沈冰月最不能聽見的就是指頭沒了,也嚇懵了:“不會吧!那我們趕快去看看去。”
最終沈豔豔跑回村子借了自行車,封國棟帶著沈冰月,王嘉賓帶著沈大倩去鎮上處理傷口。
路上王嘉賓悶悶不樂,說了好幾句:“其實沒啥,我以前也被水蛇咬過,把血吸出來就沒事了,不用非花錢去鎮上看。”
但封國棟堅持:“沒事當然更好,還是要謹慎點,小姑娘家可不能缺根手指頭,騎車就跑一趟的事。”
鎮上衛生所醫生倒是說:“水蛇一般毒性很小,不過得處理好傷口,去年那誰腳拇指就沒處理好,發現不對勁還忍著,最後沒辦法了送到縣裏截了倆腳指呢,沒了腳拇指影響走路的,你仔細看都能看出來,和正常人還是不一樣的,就更別提跑跳,扛重物了,一定要注意消毒,不過不用打針。”
給倆小姐妹處理完,封國棟輕皺的眉頭才舒展開來。
沈家小姐妹好了傷疤忘了疼,惦記著捕上來的河蝦。
沈冰月拉著封國棟又回到河邊,沈曉銘也下河去了,和幾個姐姐哥哥一起拉著網,一臉興奮地朝姐姐喊:“姐,撈了好多河蝦,晚上我們吃韭菜河蝦。”
拿來的網夠給力,三個多小時捕了將近十斤小河蝦,七八個人一人分了一斤多,沈曉銘拎著一小袋河蝦,時不時舉起來瞧兩眼,兩眼放光。
回到沈家已經6點了,沈媽非要封國棟留下來吃晚飯,“炒個韭菜河蝦,還有國棟殺好的魚,媽正蒸白饅頭,國棟留下吃飯。
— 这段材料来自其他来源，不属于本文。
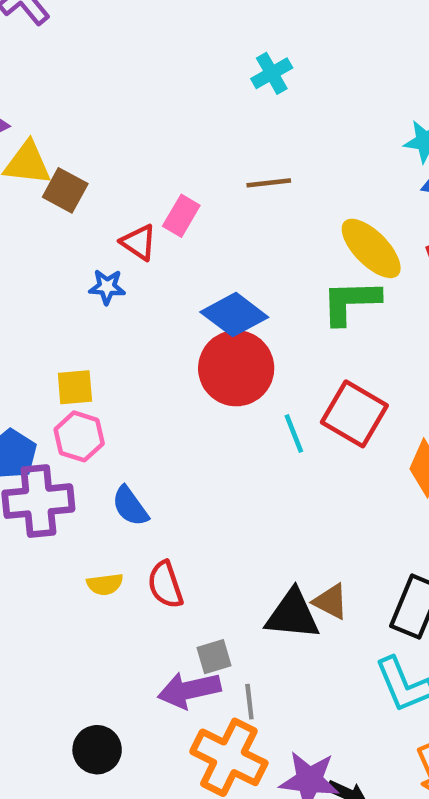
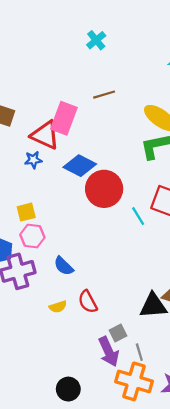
pink rectangle: (181, 216) -> (64, 118), size x1.6
red triangle: (139, 242) -> (45, 135), size x1.6
blue diamond: (234, 315) -> (80, 166), moved
purple arrow: (189, 690) -> (109, 352), turned -92

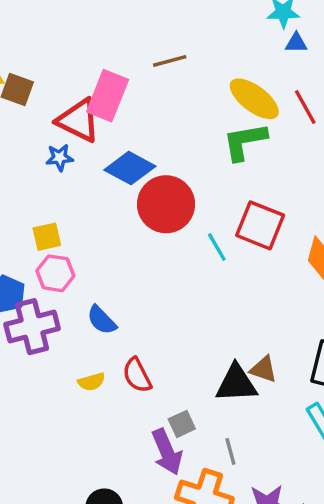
gray line: (139, 352) -> (230, 451), moved

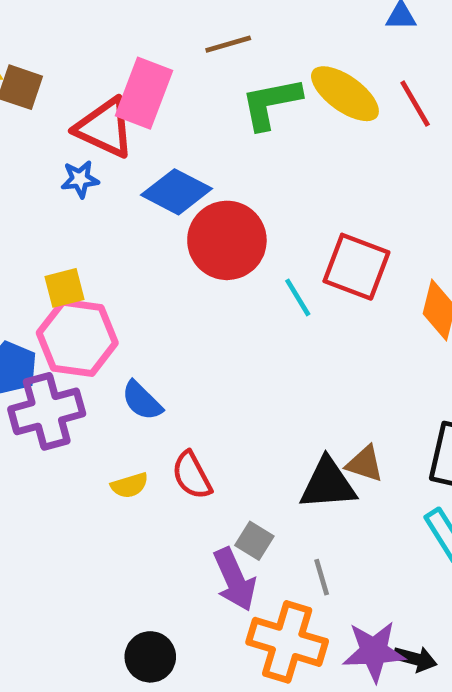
green L-shape: (245, 141) -> (271, 103), moved
pink hexagon: (55, 273) -> (77, 338), size x1.5
gray square: (182, 424) -> (254, 541), turned -32

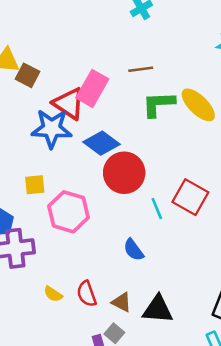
blue star: (80, 179) -> (52, 129), size x2.0
pink hexagon: (77, 338) -> (69, 212), moved
blue semicircle: (142, 401) -> (134, 250), moved
brown triangle: (365, 464) -> (122, 302), moved
yellow semicircle: (130, 485) -> (53, 294), turned 42

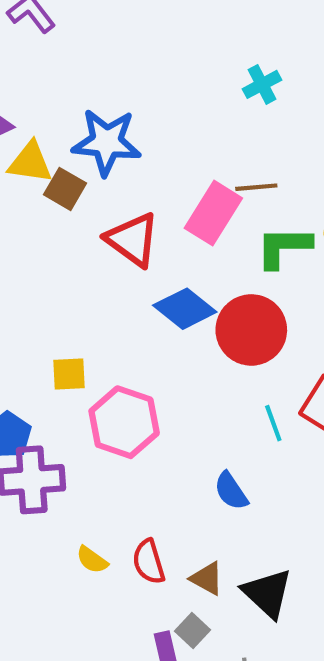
pink rectangle: (92, 88) -> (213, 213), moved
blue star: (52, 129) -> (107, 142), moved
red circle: (124, 173) -> (251, 330), moved
black triangle: (158, 309) -> (267, 593), turned 36

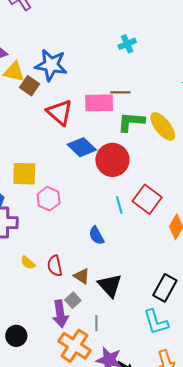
pink rectangle: (213, 213) -> (99, 103), turned 52
yellow square: (69, 374) -> (24, 174), size x1.5
pink hexagon: (124, 422) -> (49, 199), size x0.7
”
沈媽能蒸白饅頭是因為封國棟來了,沈曉銘也巴結封國棟:“國棟哥你就在我家吃晚飯,要不然我爸就不讓吃白饅頭了。”
封國棟笑著揉了揉沈曉銘的腦袋,答應下來。
還要等吃飯,沈媽不讓封國棟幫忙,也不讓沈冰月幫忙,倆人就到沈冰月的房間呆著。